LaCCAN, Brasil | Federal University of Alagoas
The project associated to this document can be found on github at https://github.com/SensorNet-UFAL/slrqqanalysis, we are accepting pull requests, please feel free to send us yours recommendations. All data was tested in this configuration settings:
sessionInfo()
## R version 3.4.4 (2018-03-15)
## Platform: x86_64-pc-linux-gnu (64-bit)
## Running under: Ubuntu 18.04.1 LTS
##
## Matrix products: default
## BLAS: /usr/lib/x86_64-linux-gnu/blas/libblas.so.3.7.1
## LAPACK: /usr/lib/x86_64-linux-gnu/lapack/liblapack.so.3.7.1
##
## locale:
## [1] LC_CTYPE=pt_BR.UTF-8 LC_NUMERIC=C
## [3] LC_TIME=pt_BR.UTF-8 LC_COLLATE=pt_BR.UTF-8
## [5] LC_MONETARY=pt_BR.UTF-8 LC_MESSAGES=pt_BR.UTF-8
## [7] LC_PAPER=pt_BR.UTF-8 LC_NAME=C
## [9] LC_ADDRESS=C LC_TELEPHONE=C
## [11] LC_MEASUREMENT=pt_BR.UTF-8 LC_IDENTIFICATION=C
##
## attached base packages:
## [1] stats graphics grDevices utils datasets methods base
##
## loaded via a namespace (and not attached):
## [1] compiler_3.4.4 backports_1.1.2 magrittr_1.5 rprojroot_1.3-2
## [5] tools_3.4.4 htmltools_0.3.6 yaml_2.1.19 Rcpp_0.12.17
## [9] stringi_1.2.3 rmarkdown_1.10 knitr_1.20 stringr_1.3.1
## [13] digest_0.6.15 evaluate_0.11
There are many ways to read bibtex data in R, we’ll list all the different methods we can find out there, or propose new ones.
Bibliometrix is the library used in this snippet, savedrecs.bib is the bibtex file extracted.
library(bibliometrix)
D <- readFiles("savedrecs.bib")
M <- convert2df(D, dbsource = "isi", format = "bibtex")
##
## Converting your isi collection into a bibliographic dataframe
##
## Articles extracted 100
## Articles extracted 200
## Articles extracted 300
## Articles extracted 358
## Done!
##
##
## Generating affiliation field tag AU_UN from C1: Done!
#One can explore all the field tags imported from bib file
M
Based on https://cran.r-project.org/web/packages/bibliometrix/vignettes/bibliometrix-vignette.html, more details exploring the library bibliometrix can be found there, details of fields http://www.bibliometrix.org/documents/Field_Tags_bibliometrix.pdf.
For reading .pdf
files, one can take the followings steps:
The use of topic modeling on published articles provides a way to quantify the content of the study. Following snippets will walk you through these findings.
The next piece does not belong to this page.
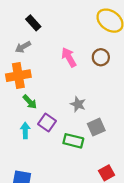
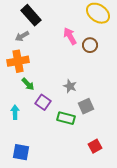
black rectangle: (33, 23) -> (31, 15), size x1.5
pink arrow: (69, 57) -> (70, 36), moved
cyan arrow: (25, 131) -> (15, 112), moved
tm is the library that we’ll explore, all files are in the folder pdfs
.
library(tm)
# read pdf files from folder pdfs
# Warning: will pop an error if has a number in the pdf file
files <- list.files("pdfs/",pattern = "pdf$")
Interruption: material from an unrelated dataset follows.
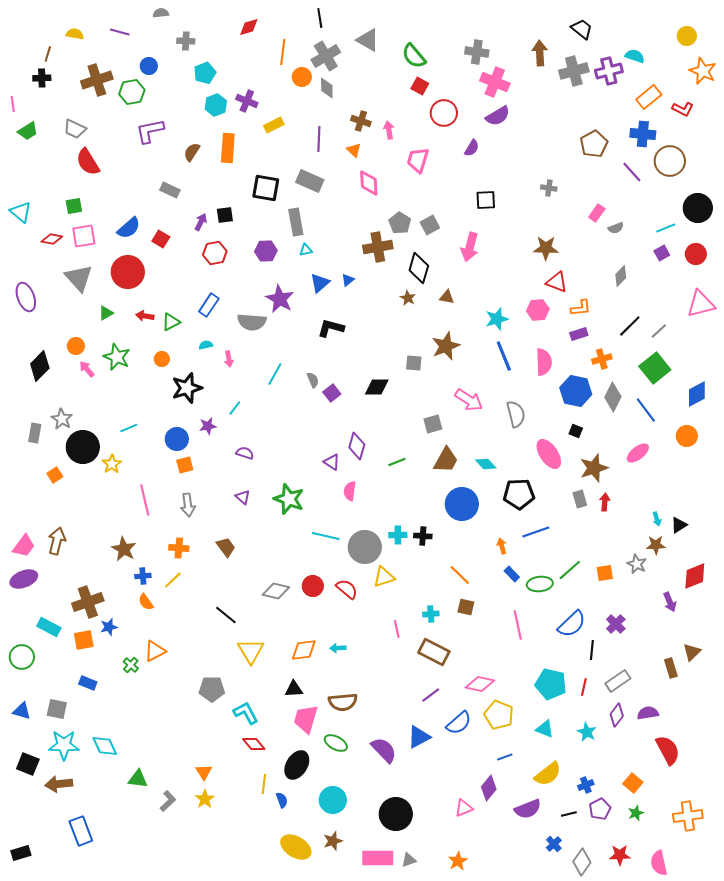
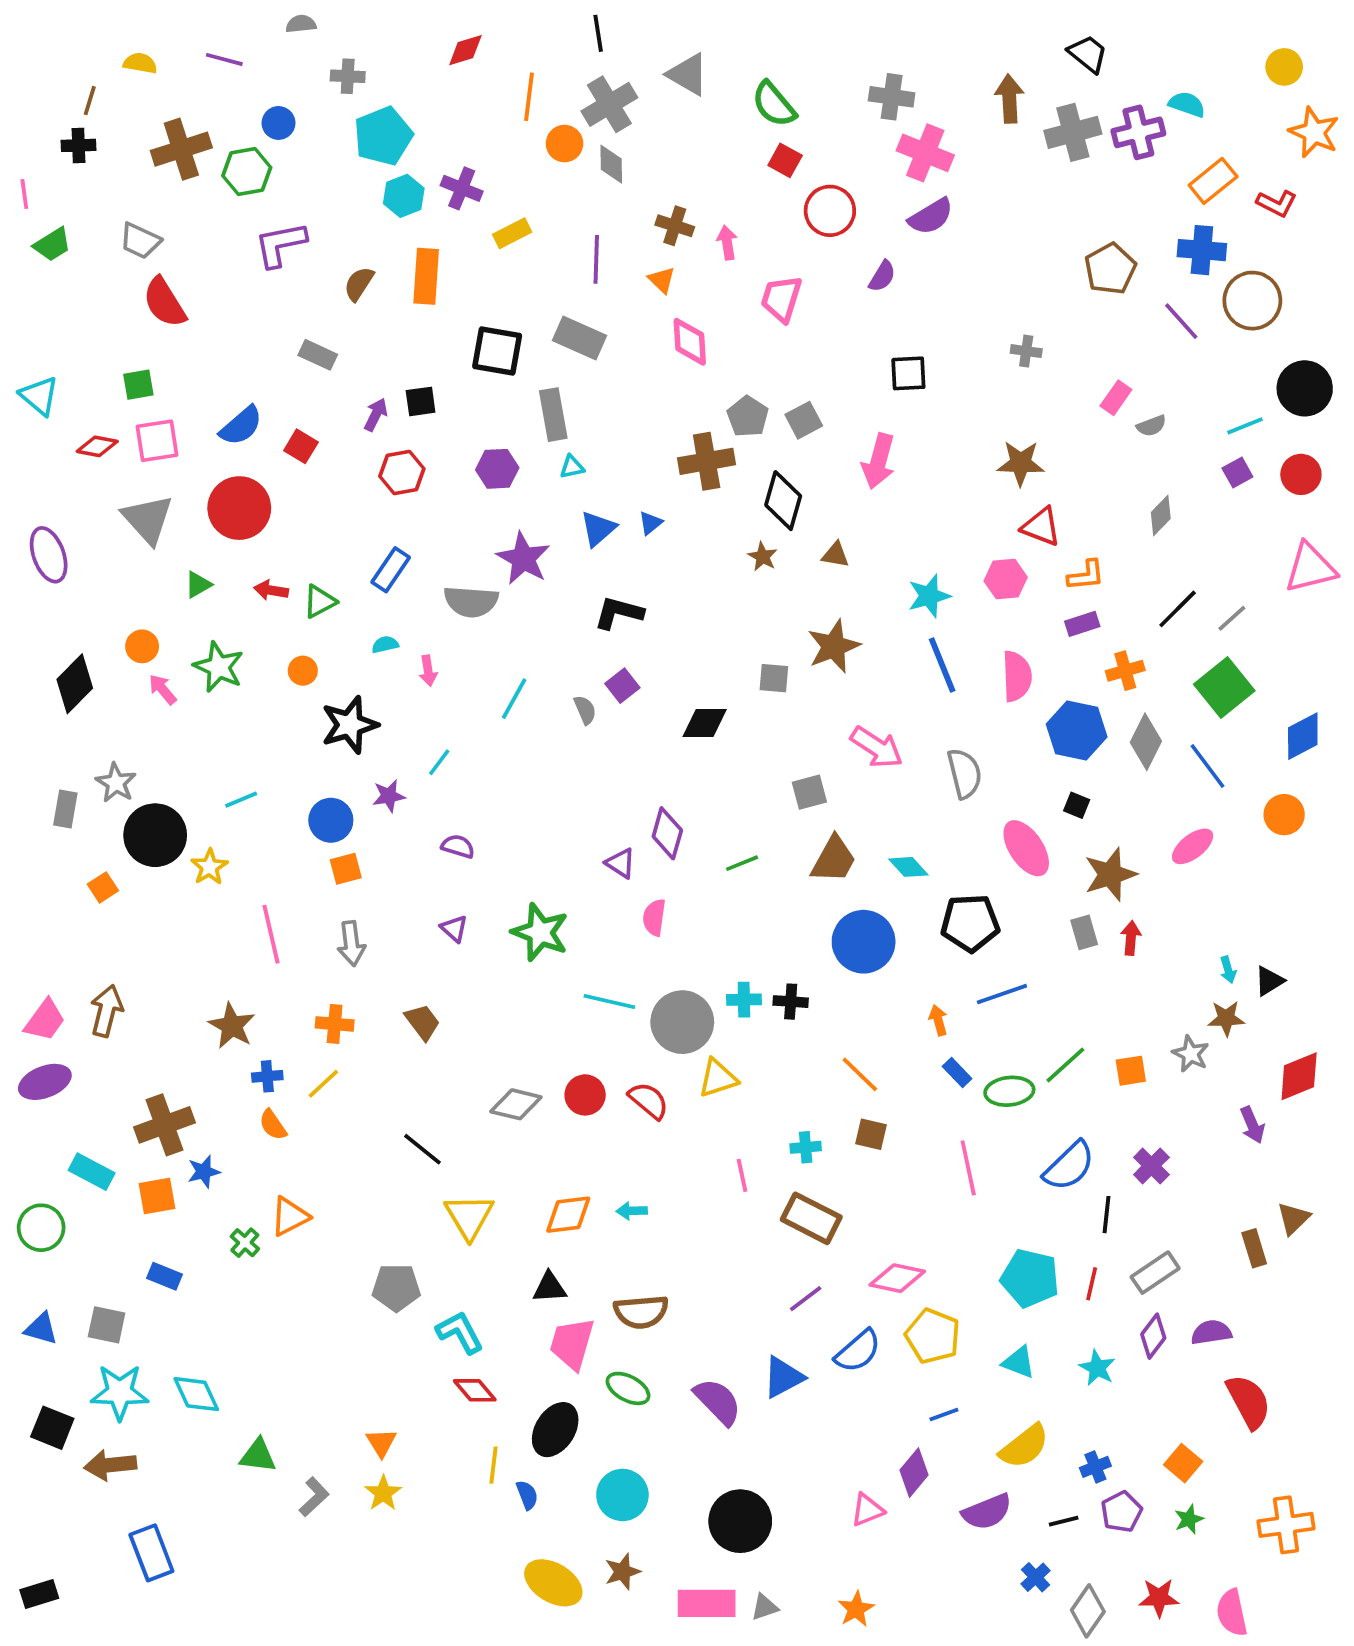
cyan pentagon: (205, 73) -> (383, 136), size x1.4
purple square: (332, 393) -> (622, 686), moved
# defines a function called rpdf
rpdf <- readPDF(control = list(text = "-layout"))
setwd("pdfs/")
# variable my.pdf can be explored using $
# verify and try to extract some information
my.corpus <- Corpus(URISource(files), readerControl = list(reader = rpdf))
my.pdfdtm <- DocumentTermMatrix(my.corpus, control=list(removePunctuation = TRUE, stopwords = TRUE, tolower = TRUE, stemming = FALSE, removeNumbers = TRUE))
Using bibliometrix
package, below gaphic can be visualized.
NetMatrix <- biblioNetwork(M, analysis = "co-occurrences", network = "keywords", sep = ";")
net=networkPlot(NetMatrix, normalize="association", weighted=T, n = 30, Title = "Keyword Co-occurrences", type = "fruchterman", size=T,edgesize = 5,labelsize=0.7)
Countries collaborating on this set of bibliographic data
countries <- metaTagExtraction(M, Field = "AU_CO", sep = ";")
NetMatrix <- biblioNetwork(countries, analysis = "collaboration", network = "countries", sep = ";")
net=networkPlot(NetMatrix, n = dim(NetMatrix)[1], Title = "Country Collaboration", type = "circle", size=TRUE, remove.multiple=FALSE,labelsize=0.7,cluster="none")
One can visualize for instance, which articles cite a specific author
M[grep("CHEONG E", M$CR),2]
## [1] "A SIMPLE VISUALIZATION AND PROGRAMMING FRAMEWORK FOR WIRELESS SENSOR NETWORKS: PROVIZ"
## [2] "A SERVICE-ORIENTED APPROACH TO FACILITATE WSAN APPLICATION DEVELOPMENT"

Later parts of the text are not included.